▸ **Instructions to follow**: Please retype all of the entries that follow, leaving the images out.

▸ **Dataset entries**:
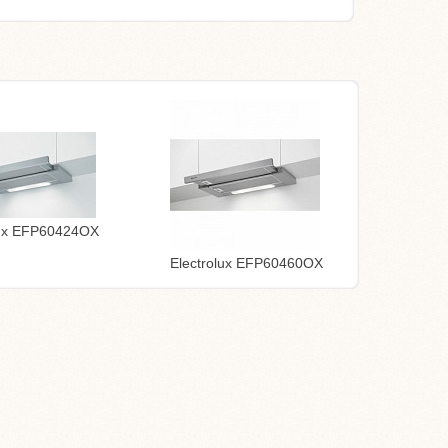
lux EFP60424OX
Electrolux EFP60460OX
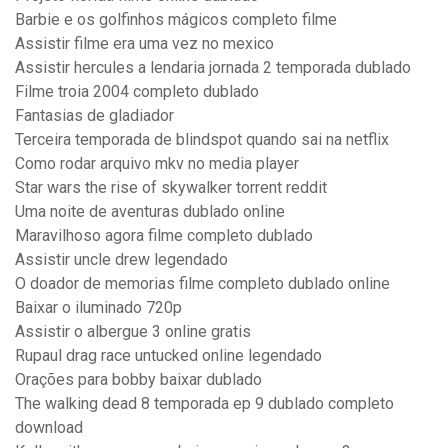
Barbie e os golfinhos mágicos completo filme
Assistir filme era uma vez no mexico
Assistir hercules a lendaria jornada 2 temporada dublado
Filme troia 2004 completo dublado
Fantasias de gladiador
Terceira temporada de blindspot quando sai na netflix
Como rodar arquivo mkv no media player
Star wars the rise of skywalker torrent reddit
Uma noite de aventuras dublado online
Maravilhoso agora filme completo dublado
Assistir uncle drew legendado
O doador de memorias filme completo dublado online
Baixar o iluminado 720p
Assistir o albergue 3 online gratis
Rupaul drag race untucked online legendado
Orações para bobby baixar dublado
The walking dead 8 temporada ep 9 dublado completo
download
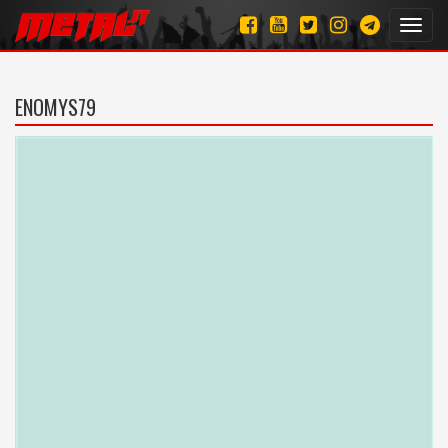
Toggl
navig
ENOMYS79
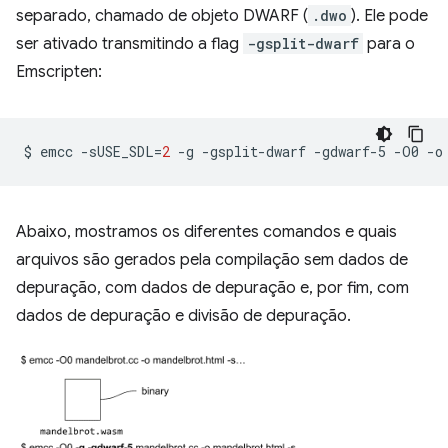
separado, chamado de objeto DWARF (
.dwo
). Ele pode
ser ativado transmitindo a flag
-gsplit-dwarf
para o
Emscripten:
$
emcc
-sUSE_SDL
=
2
-g
-gsplit-dwarf
-gdwarf-5
-O0
-o
Abaixo, mostramos os diferentes comandos e quais
arquivos são gerados pela compilação sem dados de
depuração, com dados de depuração e, por fim, com
dados de depuração e divisão de depuração.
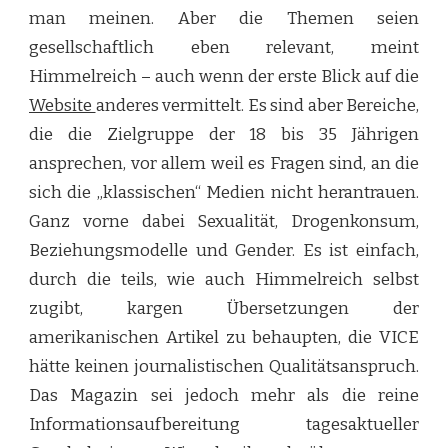
man meinen. Aber die Themen seien
gesellschaftlich eben relevant, meint
Himmelreich – auch wenn der erste Blick auf die
Website
anderes vermittelt. Es sind aber Bereiche,
die die Zielgruppe der 18 bis 35 Jährigen
ansprechen, vor allem weil es Fragen sind, an die
sich die „klassischen“ Medien nicht herantrauen.
Ganz vorne dabei Sexualität, Drogenkonsum,
Beziehungsmodelle und Gender. Es ist einfach,
durch die teils, wie auch Himmelreich selbst
zugibt, kargen Übersetzungen der
amerikanischen Artikel zu behaupten, die VICE
hätte keinen journalistischen Qualitätsanspruch.
Das Magazin sei jedoch mehr als die reine
Informationsaufbereitung tagesaktueller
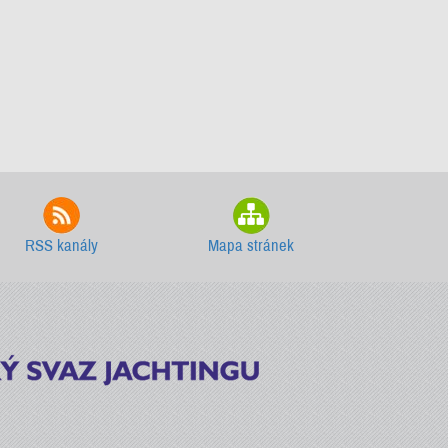
RSS kanály
Mapa stránek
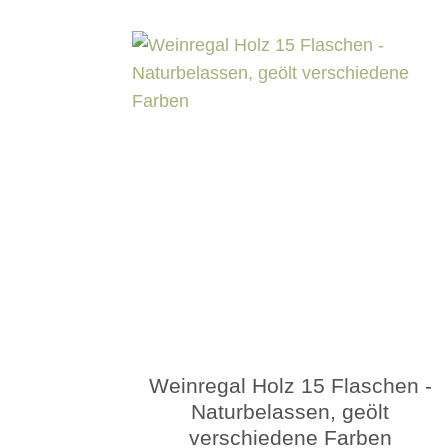
Weinregal Holz 15 Flaschen -
Naturbelassen, geölt
verschiedene Farben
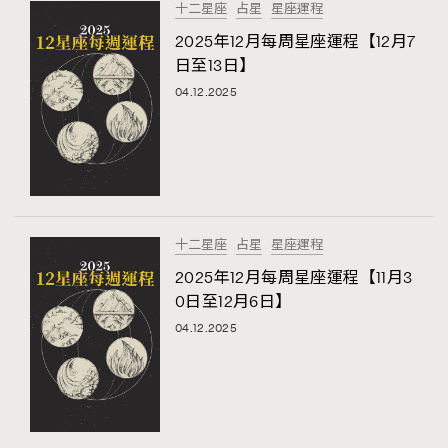
十二星座
占星
星座運程
2025年12月每周星座運程【12月7
日至13日】
04.12.2025
TRENDING
AFrenchMind
DressLikeAParisienne
EmpowerF
FashionWeek
FigaroAesthetic
十二星座
占星
星座運程
2025年12月每周星座運程【11月3
0日至12月6日】
04.12.2025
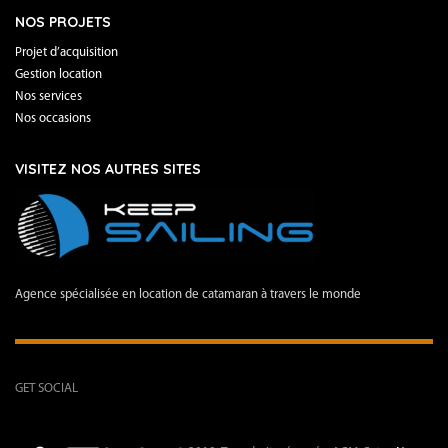
NOS PROJETS
Projet d’acquisition
Gestion location
Nos services
Nos occasions
VISITEZ NOS AUTRES SITES
Agence spécialisée en location de catamaran à travers le monde
GET SOCIAL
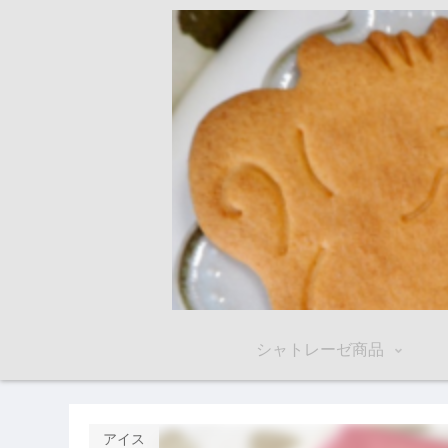
シャトレーゼ商品
アイス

▸ **Answer space**:
lux EFP60424OX
Electrolux EFP60460OX
Barbie e os golfinhos mágicos completo filme
Assistir filme era uma vez no mexico
Assistir hercules a lendaria jornada 2 temporada dublado
Filme troia 2004 completo dublado
Fantasias de gladiador
Terceira temporada de blindspot quando sai na netflix
Como rodar arquivo mkv no media player
Star wars the rise of skywalker torrent reddit
Uma noite de aventuras dublado online
Maravilhoso agora filme completo dublado
Assistir uncle drew legendado
O doador de memorias filme completo dublado online
Baixar o iluminado 720p
Assistir o albergue 3 online gratis
Rupaul drag race untucked online legendado
Orações para bobby baixar dublado
The walking dead 8 temporada ep 9 dublado completo
download
Toggl
navig
ENOMYS79
separado, chamado de objeto DWARF (
.dwo
). Ele pode
ser ativado transmitindo a flag
-gsplit-dwarf
para o
Emscripten:
$
emcc
-sUSE_SDL
=
2
-g
-gsplit-dwarf
-gdwarf-5
-O0
-o
Abaixo, mostramos os diferentes comandos e quais
arquivos são gerados pela compilação sem dados de
depuração, com dados de depuração e, por fim, com
dados de depuração e divisão de depuração.
man meinen. Aber die Themen seien
gesellschaftlich eben relevant, meint
Himmelreich – auch wenn der erste Blick auf die
Website
anderes vermittelt. Es sind aber Bereiche,
die die Zielgruppe der 18 bis 35 Jährigen
ansprechen, vor allem weil es Fragen sind, an die
sich die „klassischen“ Medien nicht herantrauen.
Ganz vorne dabei Sexualität, Drogenkonsum,
Beziehungsmodelle und Gender. Es ist einfach,
durch die teils, wie auch Himmelreich selbst
zugibt, kargen Übersetzungen der
amerikanischen Artikel zu behaupten, die VICE
hätte keinen journalistischen Qualitätsanspruch.
Das Magazin sei jedoch mehr als die reine
Informationsaufbereitung tagesaktueller
RSS kanály
Mapa stránek
Weinregal Holz 15 Flaschen -
Naturbelassen, geölt
verschiedene Farben
十二星座
占星
星座運程
2025年12月每周星座運程【12月7
日至13日】
04.12.2025
TRENDING
AFrenchMind
DressLikeAParisienne
EmpowerF
FashionWeek
FigaroAesthetic
十二星座
占星
星座運程
2025年12月每周星座運程【11月3
0日至12月6日】
04.12.2025
NOS PROJETS
Projet d’acquisition
Gestion location
Nos services
Nos occasions
VISITEZ NOS AUTRES SITES
Agence spécialisée en location de catamaran à travers le monde
GET SOCIAL
シャトレーゼ商品
アイス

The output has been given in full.